A first-principles study of the electronic, vibrational, and optical properties of planar SiC quantum dots

Abstract

With the reported synthesis of a fully planar 2D silicon carbide (SiC) allotrope, the possibilities of its technological applications are enormous. Recently, several authors have computationally studied the structures and electronic properties of a variety of novel infinite periodic SiC monolayers, in addition to the honeycomb one. In this work, we perform a systematic first-principles investigation of the geometry, electronic structure, vibrational, and optical absorption spectra of several finite, but, fully planar structures of SiC, i.e. 0D quantum dots (QDs).
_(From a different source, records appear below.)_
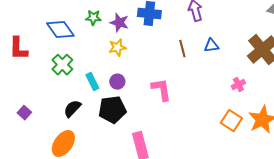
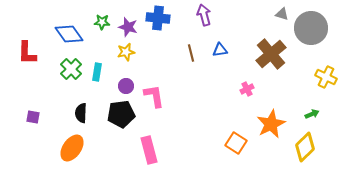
cyan rectangle: (92, 82) -> (97, 72), moved, turned 36
pink L-shape: (161, 90) -> (154, 96), moved
black semicircle: (72, 109) -> (81, 113), turned -42
purple square: (24, 113) -> (33, 117), turned -32
orange square: (231, 121) -> (236, 143), moved

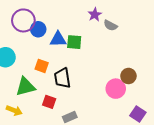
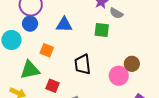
blue circle: (38, 29) -> (30, 24), moved
green square: (74, 42) -> (102, 30), moved
black trapezoid: (62, 78) -> (83, 64), moved

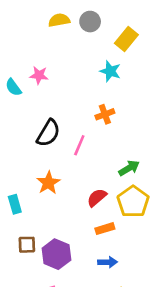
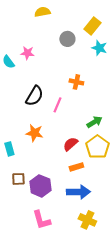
gray circle: (90, 22) -> (67, 39), moved
cyan star: (110, 71) -> (99, 48), moved
orange cross: (105, 114) -> (76, 82), turned 32
orange star: (48, 183) -> (34, 133), turned -30
blue arrow: (108, 262) -> (78, 192), size x1.6

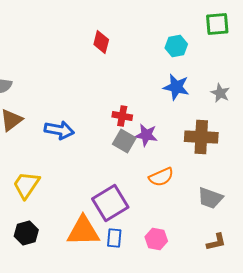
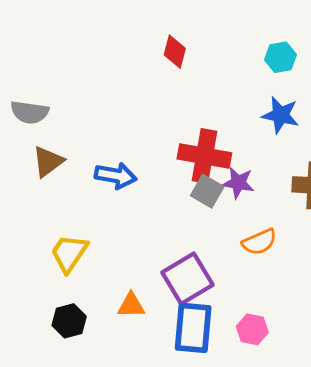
red cross: (122, 116) -> (204, 156), size x1.8
orange triangle: (83, 231) -> (131, 305), moved, size x0.6
blue rectangle: (114, 238) -> (193, 328), size x1.8

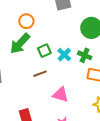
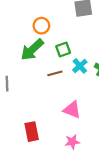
green square: (44, 51) -> (63, 49), moved
brown line: (40, 74) -> (55, 73), moved

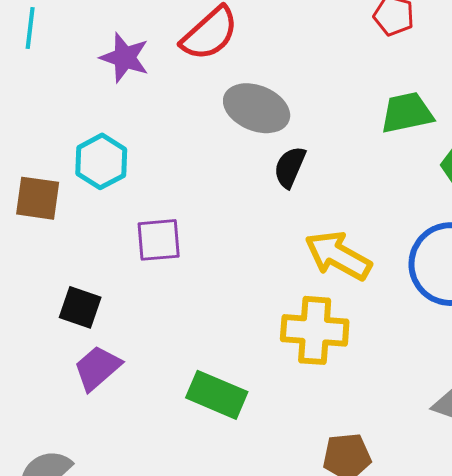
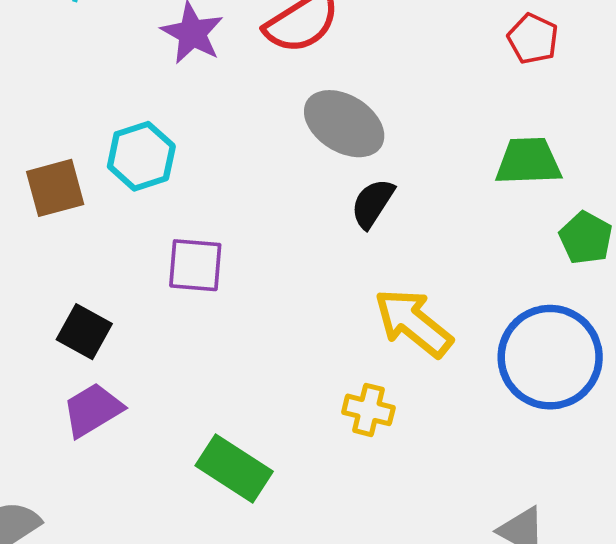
brown square: (38, 198) -> (55, 188), turned -33
yellow cross: (315, 330) -> (368, 410), size x0.6

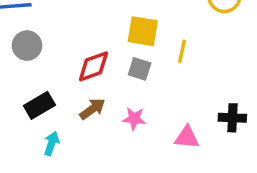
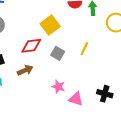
yellow square: (143, 31) -> (50, 25), moved, turned 30
pink star: (134, 119) -> (58, 87), moved

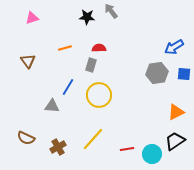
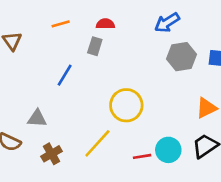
blue arrow: (174, 47) -> (167, 23), moved
yellow circle: (99, 95) -> (126, 105), moved
gray triangle: (52, 106) -> (37, 118), moved
cyan circle: (152, 154) -> (168, 150), moved

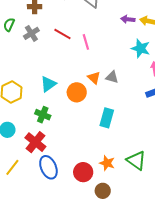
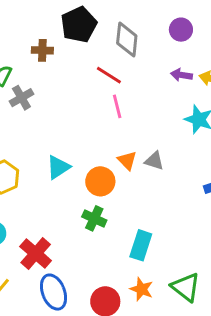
gray cross: (31, 33) -> (21, 98), moved
red line: (62, 34) -> (109, 75), moved
green cross: (43, 115) -> (94, 218), moved
cyan rectangle: (107, 118) -> (141, 245), moved

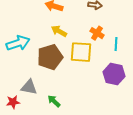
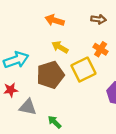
yellow square: (81, 52) -> (83, 70), turned -30
red star: (13, 102) -> (11, 90), moved

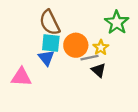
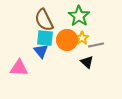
green star: (117, 23) -> (79, 16), moved
yellow star: (101, 47) -> (82, 38), moved
gray line: (89, 58) -> (96, 45), moved

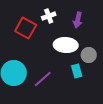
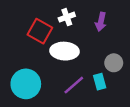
white ellipse: (66, 45) -> (64, 51), moved
purple line: (43, 79) -> (74, 85), moved

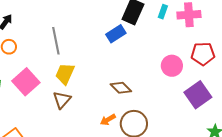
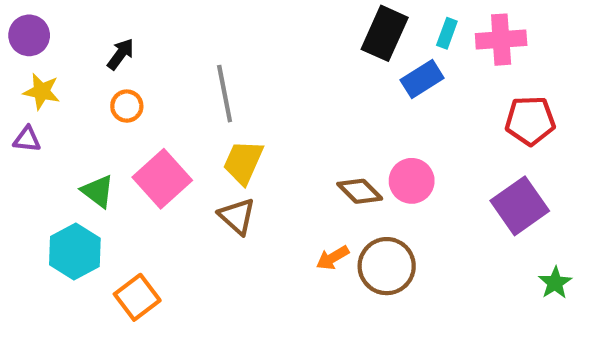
blue rectangle: (116, 34) -> (422, 79), moved
pink circle: (172, 66) -> (412, 181), moved
brown triangle: (62, 100) -> (237, 216), turned -30

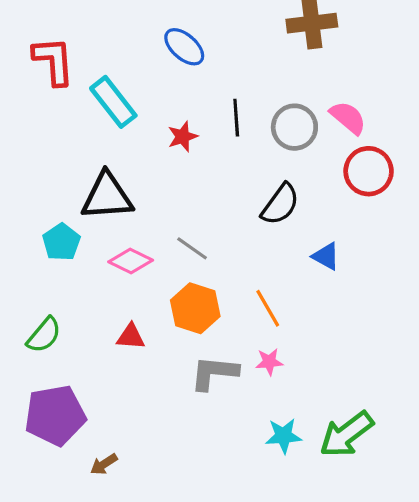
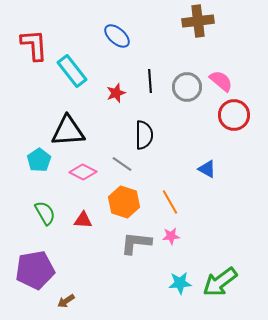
black semicircle: (280, 204) -> (144, 135), moved, turned -36
green semicircle: (44, 335) -> (45, 213), moved, turned -70

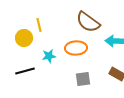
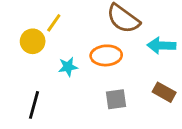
yellow line: (39, 25) -> (54, 23), turned 48
black line: (25, 71) -> (34, 105), moved, turned -60

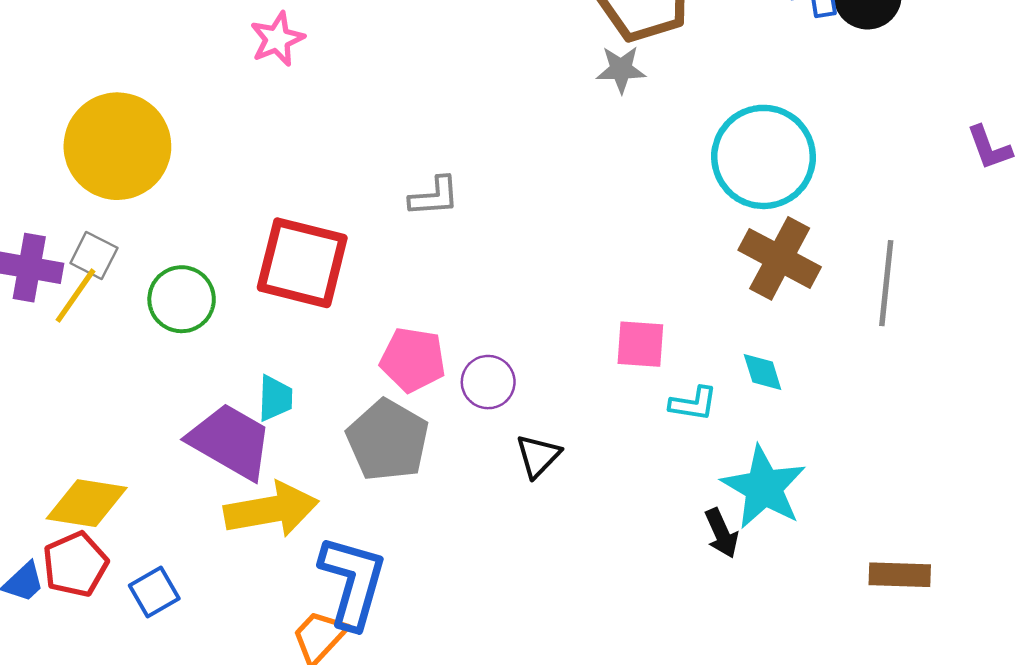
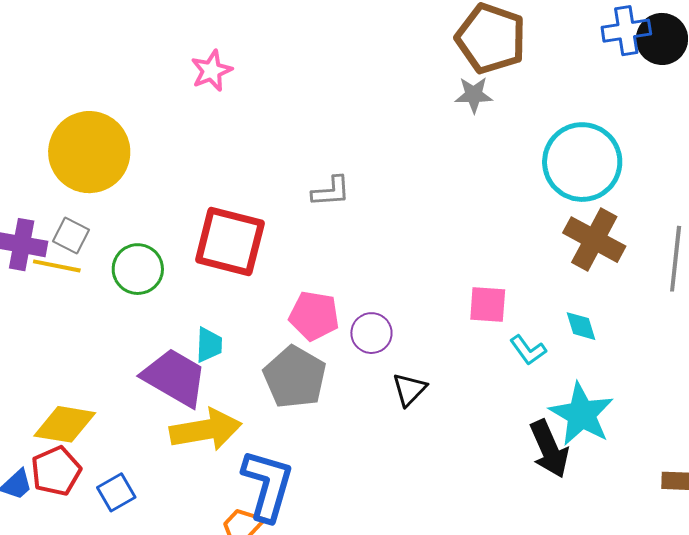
yellow line: (75, 296) -> (57, 266), turned 66
cyan L-shape: (693, 404) -> (528, 350), turned 45
black arrow: (722, 533) -> (549, 449), size x1.5

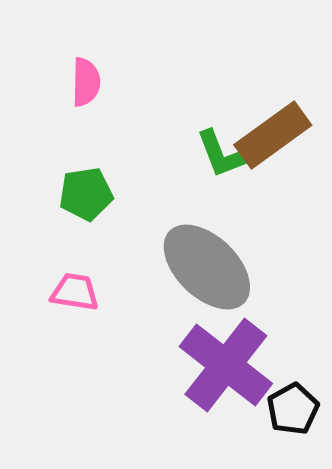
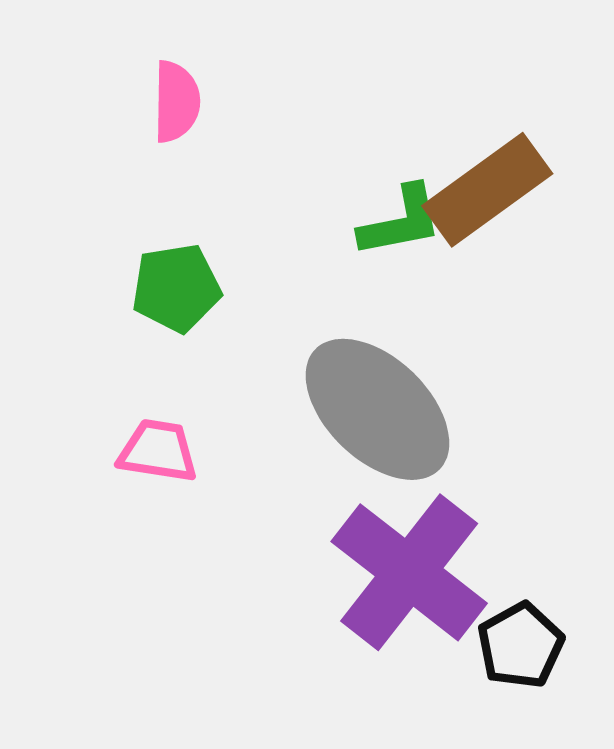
green L-shape: (221, 154) -> (401, 221), turned -80

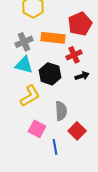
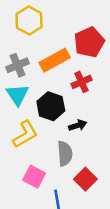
orange rectangle: (53, 38) -> (55, 60), turned -35
cyan triangle: (24, 65) -> (18, 95), turned 42
black arrow: (82, 76) -> (78, 125), moved

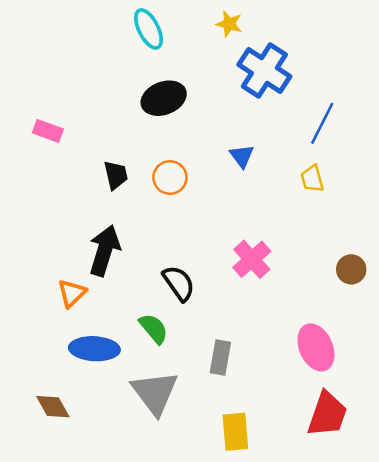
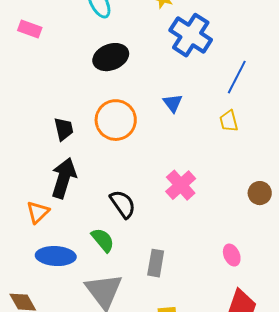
pink rectangle: (48, 131) -> (30, 29), moved
black trapezoid: (116, 175) -> (64, 129), moved
orange circle: (170, 177) -> (116, 120), size x1.5
pink ellipse: (316, 347) -> (232, 255), size x0.6

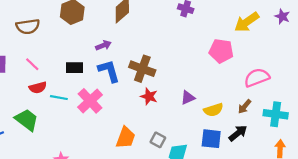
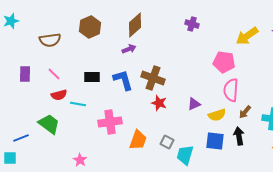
purple arrow: (103, 45) -> (129, 49), moved
pink semicircle: (257, 78) -> (231, 90), moved, turned -65
pink cross: (90, 101) -> (110, 122), moved, turned 35
black arrow: (238, 133) -> (239, 136), turned -60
The sizes of the studied structures are in the 1.20–2.28 nm range, with their computed HOMO(H)-LUMO(L) gaps ranging from 0.66 eV to 4.09 eV, i.e. from the IR to the UV region of the spectrum. The H-L gaps in the SiC QDs are larger as compared to the band gaps of the corresponding monolayers, confirming the quantum confinement effects. In spite of covalent bonding in the QDs, Mulliken charge analysis reveals that Si atoms exhibit positive charges, whereas the C atoms acquire negative charges, due to the different electron affinities of the two atoms. Furthermore, a strong structure property relationship is observed with fingerprints both in the vibrational and optical spectra. The wide range of H-L gaps in different SiC QDs makes them well-suited for applications in fields such as photocatalysis, light-emitting diodes, and solar cells.